- [Record extracts]
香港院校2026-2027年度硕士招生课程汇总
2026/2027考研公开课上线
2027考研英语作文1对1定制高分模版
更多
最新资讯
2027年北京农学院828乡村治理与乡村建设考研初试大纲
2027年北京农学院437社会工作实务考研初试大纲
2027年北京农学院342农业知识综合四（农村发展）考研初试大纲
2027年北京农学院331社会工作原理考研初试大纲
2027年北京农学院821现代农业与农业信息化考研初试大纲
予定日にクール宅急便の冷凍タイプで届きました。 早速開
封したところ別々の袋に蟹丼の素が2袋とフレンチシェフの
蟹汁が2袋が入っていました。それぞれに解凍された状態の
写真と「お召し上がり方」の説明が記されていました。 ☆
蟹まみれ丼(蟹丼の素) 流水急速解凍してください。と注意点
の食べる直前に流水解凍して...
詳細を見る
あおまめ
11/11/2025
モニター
---
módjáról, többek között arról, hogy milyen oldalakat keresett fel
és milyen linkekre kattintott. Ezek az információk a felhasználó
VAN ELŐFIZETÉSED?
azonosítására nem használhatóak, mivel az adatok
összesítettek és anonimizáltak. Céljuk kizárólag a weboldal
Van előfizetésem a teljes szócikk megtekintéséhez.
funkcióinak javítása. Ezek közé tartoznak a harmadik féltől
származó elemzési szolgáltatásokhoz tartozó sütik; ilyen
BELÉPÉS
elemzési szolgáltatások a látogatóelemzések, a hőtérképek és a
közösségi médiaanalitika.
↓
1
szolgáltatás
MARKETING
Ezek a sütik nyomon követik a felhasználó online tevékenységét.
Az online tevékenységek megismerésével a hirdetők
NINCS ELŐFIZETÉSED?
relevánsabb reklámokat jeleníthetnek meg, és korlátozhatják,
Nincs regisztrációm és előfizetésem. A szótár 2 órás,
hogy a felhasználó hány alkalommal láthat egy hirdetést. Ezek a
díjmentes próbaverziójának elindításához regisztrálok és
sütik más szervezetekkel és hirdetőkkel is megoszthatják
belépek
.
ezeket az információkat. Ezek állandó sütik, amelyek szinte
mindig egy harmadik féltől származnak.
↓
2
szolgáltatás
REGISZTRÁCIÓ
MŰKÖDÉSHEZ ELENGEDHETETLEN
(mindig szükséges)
--
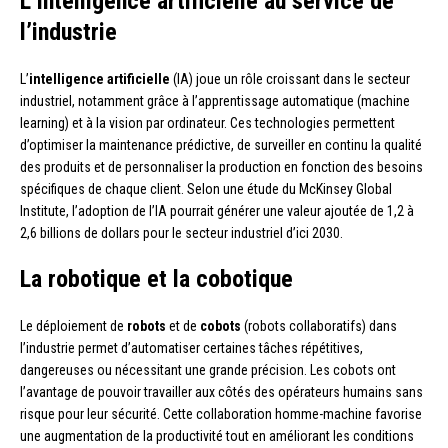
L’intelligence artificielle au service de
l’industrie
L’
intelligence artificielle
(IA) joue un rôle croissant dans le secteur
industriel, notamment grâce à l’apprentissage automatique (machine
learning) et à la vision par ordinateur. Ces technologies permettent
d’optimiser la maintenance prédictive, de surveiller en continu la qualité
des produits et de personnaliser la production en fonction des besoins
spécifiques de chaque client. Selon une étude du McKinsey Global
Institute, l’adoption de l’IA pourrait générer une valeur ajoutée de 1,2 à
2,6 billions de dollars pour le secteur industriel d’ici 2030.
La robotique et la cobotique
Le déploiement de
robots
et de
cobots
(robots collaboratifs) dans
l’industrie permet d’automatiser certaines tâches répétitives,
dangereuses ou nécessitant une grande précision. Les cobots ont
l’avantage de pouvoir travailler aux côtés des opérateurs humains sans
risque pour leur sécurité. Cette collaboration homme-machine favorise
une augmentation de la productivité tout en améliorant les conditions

- [Your instructions] Above are the entries. Output exactly the lines beginning with the line that has "香港院校2026-2027年度硕士招生课程汇总" and ending with the line that has "蟹汁が2袋が入っていました。それぞれに解凍された状態の".

- [Solution below]
香港院校2026-2027年度硕士招生课程汇总
2026/2027考研公开课上线
2027考研英语作文1对1定制高分模版
更多
最新资讯
2027年北京农学院828乡村治理与乡村建设考研初试大纲
2027年北京农学院437社会工作实务考研初试大纲
2027年北京农学院342农业知识综合四（农村发展）考研初试大纲
2027年北京农学院331社会工作原理考研初试大纲
2027年北京农学院821现代农业与农业信息化考研初试大纲
予定日にクール宅急便の冷凍タイプで届きました。 早速開
封したところ別々の袋に蟹丼の素が2袋とフレンチシェフの
蟹汁が2袋が入っていました。それぞれに解凍された状態の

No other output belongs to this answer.